Pinochet suffered a heart attack a week ago and underwent an angioplasty, and the brief announcement by the Santiago Military hospital said his condition worsened suddenly on Sunday. Dr. Juan Ignacio Vergara, spokesman for the medical team that had been treating him, said his family was with him when he died.
Vergara said Pinochet died at 2:15 p.m., surrounded by his family, according to the Chilean daily La Tercera.
Police surrounded the hospital, but by late afternoon about 5,000 Pinochet supporters had gathered at the entrance, according to Chilean television. The supporters, including some weeping women, repeatedly called out "Long Live Pinochet!" and sang Chile's national anthem.
Roughly 4,000 Pinochet detractors, meanwhile, uncorked champagne bottles, honked horns and waved Chileans flags at Plaza Italia, in central Santiago, according to La Tercera.
Violent clashes broke out between police and Pinochet opponents who threw rocks at cars and set up fire barricades on the city's main avenue. Police used tear gas and water cannons to disperse the crowd. Authorities said there were a number of arrests, but no immediate reports of injuries.
Chile's government says at least 3,197 people were killed for political reasons during Pinochet's rule, but after leaving the presidency in 1990 the former dictator escaped hundreds of criminal complaints because of his declining physical and mental health.
Pinochet took power on Sept. 11, 1973, demanding an unconditional surrender from President Salvador Allende as warplanes bombed the presidential palace in downtown Santiago.
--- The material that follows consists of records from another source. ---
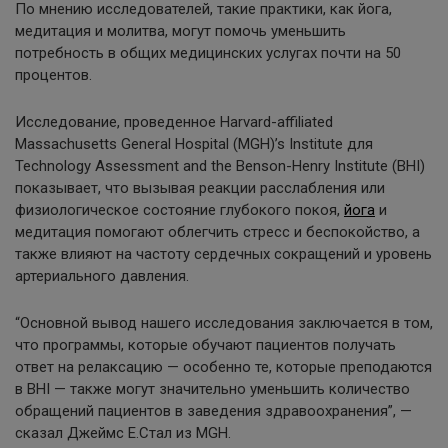
По мнению исследователей, такие практики, как йога,
медитация и молитва, могут помочь уменьшить
потребность в общих медицинских услугах почти на 50
процентов.
Исследование, проведенное Harvard-affiliated
Massachusetts General Hospital (MGH)’s Institute для
Technology Assessment and the Benson-Henry Institute (BHI)
показывает, что вызывая реакции расслабления или
физиологическое состояние глубокого покоя,
йога
и
медитация помогают облегчить стресс и беспокойство, а
также влияют на частоту сердечных сокращений и уровень
артериального давления.
“Основной вывод нашего исследования заключается в том,
что программы, которые обучают пациентов получать
ответ на релаксацию — особенно те, которые преподаются
в BHI — также могут значительно уменьшить количество
обращений пациентов в заведения здравоохранения”, —
сказал Джеймс Е.Стал из MGH.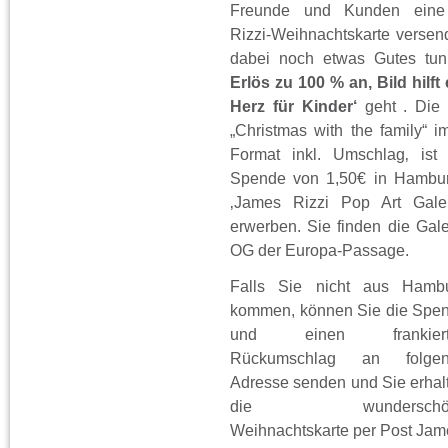
Freunde und Kunden eine
Rizzi-Weihnachtskarte verse
dabei noch etwas Gutes tun
Erlös zu 100 % an, Bild hilft 
Herz für Kinder‘
geht . Die 
„Christmas with the family“ 
Format inkl. Umschlag‚ ist 
Spende von 1,50€ in Hambur
‚James Rizzi Pop Art Gal
erwerben. Sie finden die Gale
OG der Europa-Passage.
Falls Sie nicht aus Hamb
kommen, können Sie die Spe
und einen frankiert
Rückumschlag an folge
Adresse senden und Sie erhal
die wunderschö
Weihnachtskarte per Post Jam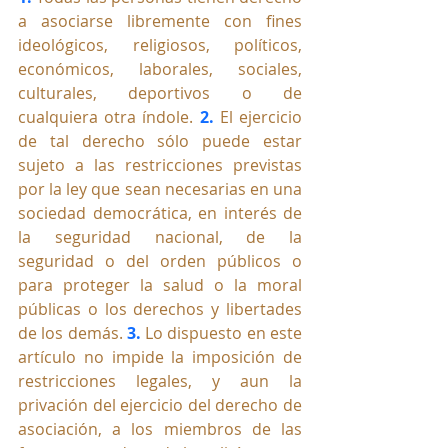
a asociarse libremente con fines 
ideológicos, religiosos, políticos, 
económicos, laborales, sociales, 
culturales, deportivos o de 
cualquiera otra índole. 
2.
 El ejercicio 
de tal derecho sólo puede estar 
sujeto a las restricciones previstas 
por la ley que sean necesarias en una 
sociedad democrática, en interés de 
la seguridad nacional, de la 
seguridad o del orden públicos o 
para proteger la salud o la moral 
públicas o los derechos y libertades 
de los demás. 
3.
 Lo dispuesto en este 
artículo no impide la imposición de 
restricciones legales, y aun la 
privación del ejercicio del derecho de 
asociación, a los miembros de las 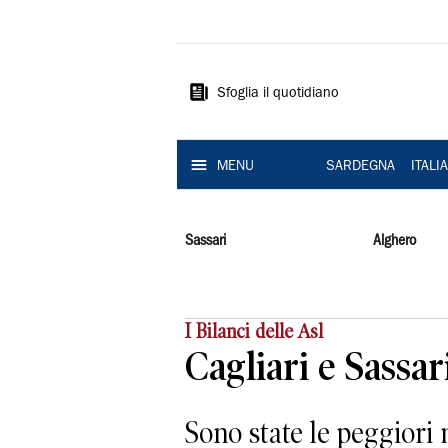
La
Nuova
Sardegna
Sfoglia il quotidiano
MENU
SARDEGNA
ITALI
Sassari
Alghero
I Bilanci delle Asl
Cagliari e Sassa
Sono state le peggiori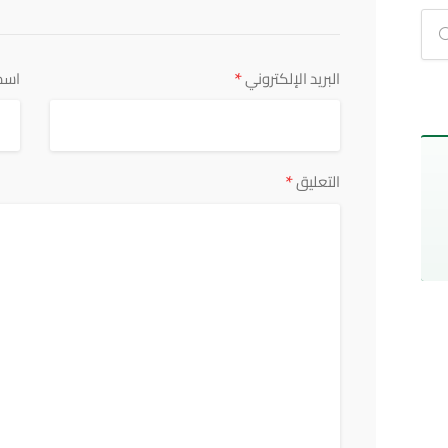
*
البريد الإلكتروني
اسم
*
التعليق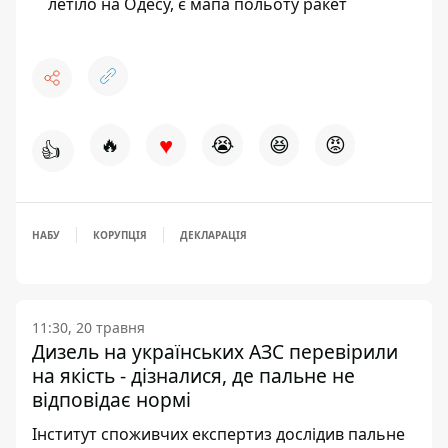
летіло на Одесу, є мапа польоту ракет
♥
🔥
😭
😆
😡
👍
НАБУ
КОРУПЦІЯ
ДЕКЛАРАЦІЯ
11:30, 20 травня
Дизель на українських АЗС перевірили
на якість - дізналися, де пальне не
відповідає нормі
Інститут споживчих експертиз дослідив пальне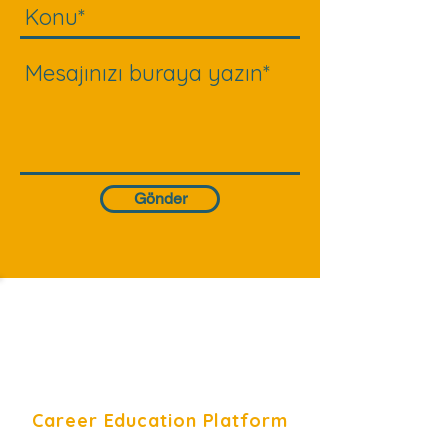
Gönder
Career Education Platform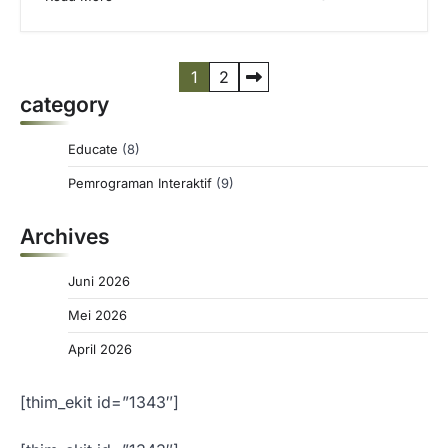
P
1
2
category
a
g
Educate
(8)
i
Pemrograman Interaktif
(9)
n
a
Archives
s
Juni 2026
i
Mei 2026
p
April 2026
o
s
[thim_ekit id=”1343″]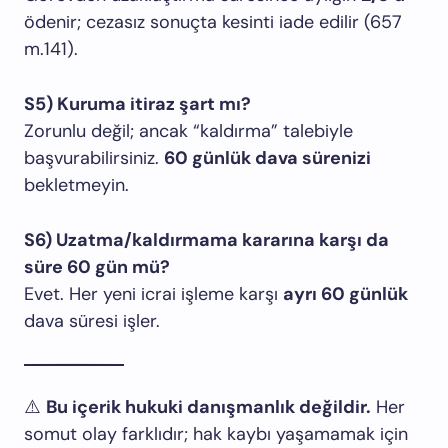
ödenir; cezasız sonuçta kesinti iade edilir (657
m.141).
S5) Kuruma itiraz şart mı?
Zorunlu değil; ancak “kaldırma” talebiyle
başvurabilirsiniz.
60 günlük dava sürenizi
bekletmeyin.
S6) Uzatma/kaldırmama kararına karşı da
süre 60 gün mü?
Evet. Her yeni icrai işleme karşı
ayrı 60 günlük
dava süresi işler.
⚠️
Bu içerik hukuki danışmanlık değildir.
Her
somut olay farklıdır; hak kaybı yaşamamak için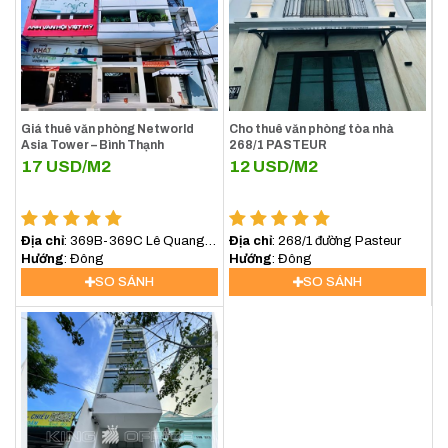
Giá thuê văn phòng Networld
Cho thuê văn phòng tòa nhà
Asia Tower – Bình Thạnh
268/1 PASTEUR
17
USD/M2
12
USD/M2
Địa chỉ
: 369B-369C Lê Quang
Địa chỉ
: 268/1 đường Pasteur
Định, Phường Bình lợi
Hướng
: Đông
Hướng
: Đông
Trung,TP.HCM
SO SÁNH
SO SÁNH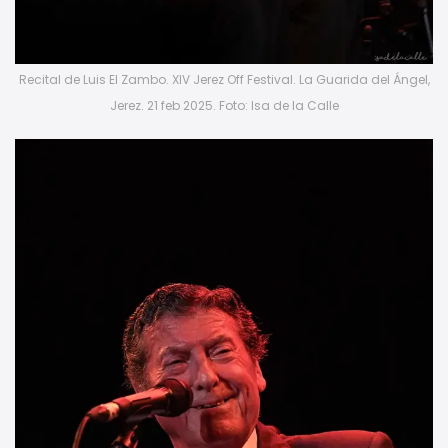
Recital de Luis El Zambo. XIV Jerez Off Festival. La Guarida del Ángel,
Jerez. 21 feb 2025. Foto: Isa de la Calle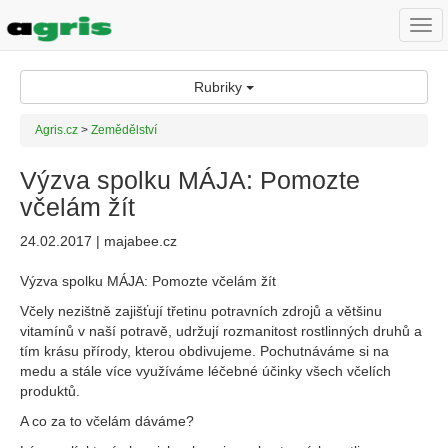
Togg
navi
Rubriky
Agris.cz
>
Zemědělství
Výzva spolku MÁJA: Pomozte
včelám žít
24.02.2017 | majabee.cz
Výzva spolku MÁJA: Pomozte včelám žít
Včely nezištně zajišťují třetinu potravních zdrojů a většinu
vitamínů v naší potravě, udržují rozmanitost rostlinných druhů a
tím krásu přírody, kterou obdivujeme. Pochutnáváme si na
medu a stále více využíváme léčebné účinky všech včelích
produktů.
A co za to včelám dáváme?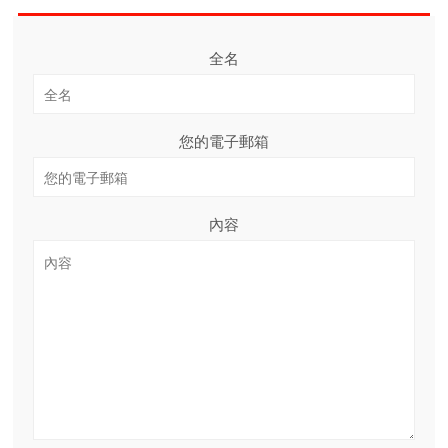
全名
您的電子郵箱
內容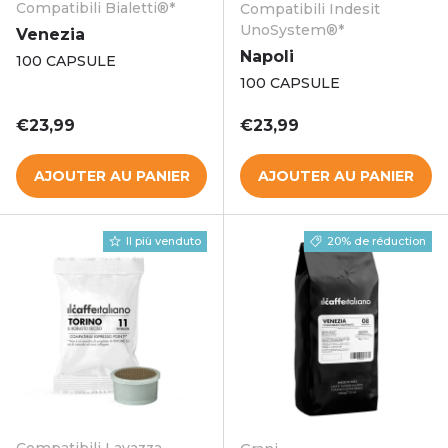
Compatibili Bialetti®*
Compatibili Indesit
UnoSystem®*
Venezia
Napoli
100 CAPSULE
100 CAPSULE
Prix habituel
Prix habituel
€23,99
€23,99
AJOUTER AU PANIER
AJOUTER AU PANIER
Il più venduto
20% de réduction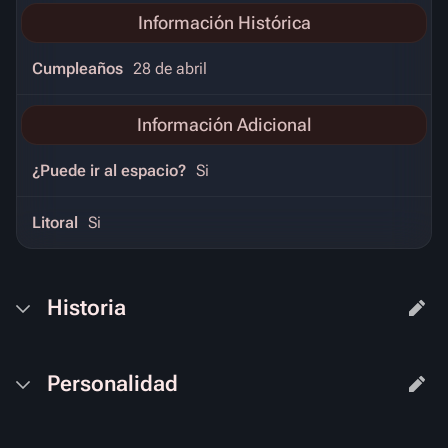
Información Histórica
Cumpleaños
28 de abril
Información Adicional
¿Puede ir al espacio?
Si
Litoral
Si
Historia
Personalidad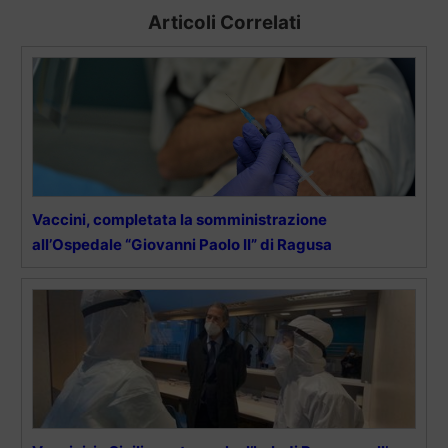
Articoli Correlati
Vaccini, completata la somministrazione
all’Ospedale “Giovanni Paolo II” di Ragusa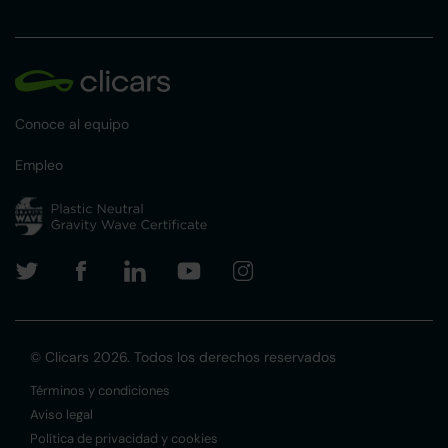
Conoce al equipo
Empleo
© Clicars 2026. Todos los derechos reservados
Términos y condiciones
Aviso legal
Política de privacidad y cookies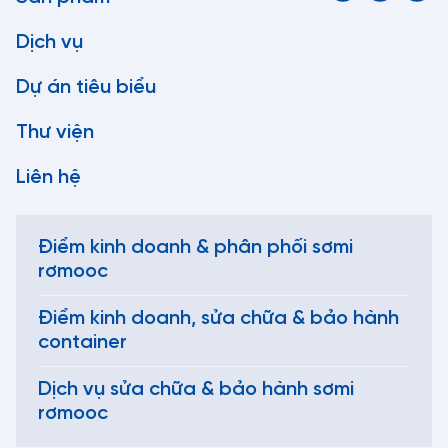
Dịch vụ
Dự án tiêu biểu
Thư viện
Liên hệ
Điểm kinh doanh & phân phối sơmi
rơmooc
Điểm kinh doanh, sửa chữa & bảo hành
container
Dịch vụ sửa chữa & bảo hành sơmi
rơmooc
Instead, Allende committed suicide with a submachine gun he had received as a gift from Fidel Castro.
As the mustachioed Pinochet crushed dissent during his 1973-90 rule, he left little doubt about who was in charge. "Not a leaf moves in this country if I'm not moving it," he once said.
But when it came to his regime's abuses, Pinochet refused for years to take responsibility, saying any murders of political prisoners were the work of subordinates. Then on his 91st birthday — just last month — he took "full political responsibility for everything that happened" during his long rule. The statement read by his wife, however, made no reference to the rights abuses.
"The death of General Augusto Pinochet gives some closure to the victims and families of those who were tortured and killed during a dark and repressive period in Chilean history," says CBS News foreign affairs analyst Pamela Falk, "although the inability to bring him to trial for the crimes of his regime leaves many victims, including the current President, Michelle Bachelet, who was a victim of torture, without the closure that justice would have provided."
Pinochet, born Nov. 25, 1915, the son of a customs official in the port of Valparaiso, was commander of the army at the time of the 1973 coup, appointed 19 days earlier by the president he toppled.
The CIA tried for months to destabilize the Allende government, including financing a truckers strike that paralyzed the delivery of goods across Chile, but Washington denied having anything to do with the coup.
In the days following Pinochet's seizure of power, soldiers carried out mass arrests of leftists. Tanks rumbled through the streets of the capital.
Many detainees, including Americans Charles Horman and Frank Teruggi, were herded into the National Stadium, which became a torture and detention center. The Americans were among those executed by the Chilean military, their deaths chronicled in the 1982 film "Missing."
Other leftists were rounded up by a death squad known as the "Caravan of Death." Victims were buried in unmarked mass graves in the northern Atacama desert and in the coastal city of La Serena.
Pinochet pledged to stay in power "only as long as circumstances demand it," but soon after seizing the presidency, he said he had "goals, not deadlines."